Dendritic cells (DC) are recognized as the most potent antigen presenting cells with the unique ability to initiate and maintain primary immune responses. They are considered to be the sentinels of the immune system and can be found in almost every organ. They can be divided into various subsets, distinguished by their phenotype and function. DC acquire antigens in the periphery and migrate to the lymph nodes where antigen specific T lymphocytes recognize the presented antigens and mount an immune response. In this pathway, DC undergo distinct phenotypical and functional changes and develop from immature DC capable to take up antigens to mature cells able to process and present antigenic peptides. DC are also involved in launching humoral immunity by activating naive and memory B cells, and they have been shown to activate natural killer cells. Moreover, DC are pivotal in inducing tolerance. Immature DC within peripheral tissues constantly sample the surroundings for antigens, e.g. from apoptotic cells. After uptake of self-antigens and in the absence of an additional stimulus, DC remain immature and present self-peptide-MHC complexes to circulating naive T cells in peripheral lymphoid organs. In the case of autoreactivity, this will normally lead to anergy or deletion of the T cells, thereby inducing tolerance.

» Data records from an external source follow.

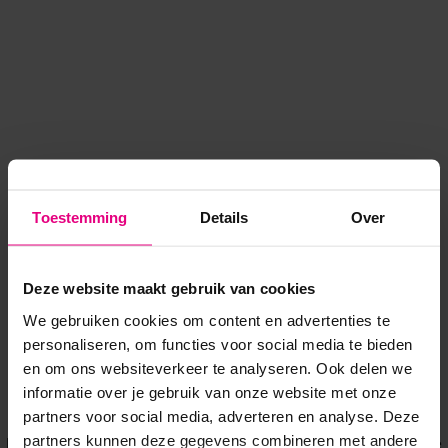
Toestemming
Details
Over
Deze website maakt gebruik van cookies
We gebruiken cookies om content en advertenties te
personaliseren, om functies voor social media te bieden
en om ons websiteverkeer te analyseren. Ook delen we
informatie over je gebruik van onze website met onze
Application error: a client-side exception has occurred
while
partners voor social media, adverteren en analyse. Deze
partners kunnen deze gegevens combineren met andere
loading
www.voordeeluitjes.nl
(see the browser console for more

Due to the outstanding capacity of DC to process and present antigenic peptides to T lymphocytes, several approaches have been developed for their application in cancer immunotherapy. Yet the mechanisms involved in antigen processing and presentation that are responsible for their exceptional abilities remain to be clarified. The challenging and fascinating task remains to unravel the molecular and cellular mechanisms underlying a successful immune response as for tumor immunology and tolerance induction in autoimmune diseases. The aim is to reproduce the cascade of biological phenomena conducive to cancer regression as well as tolerance induction in clinical applications.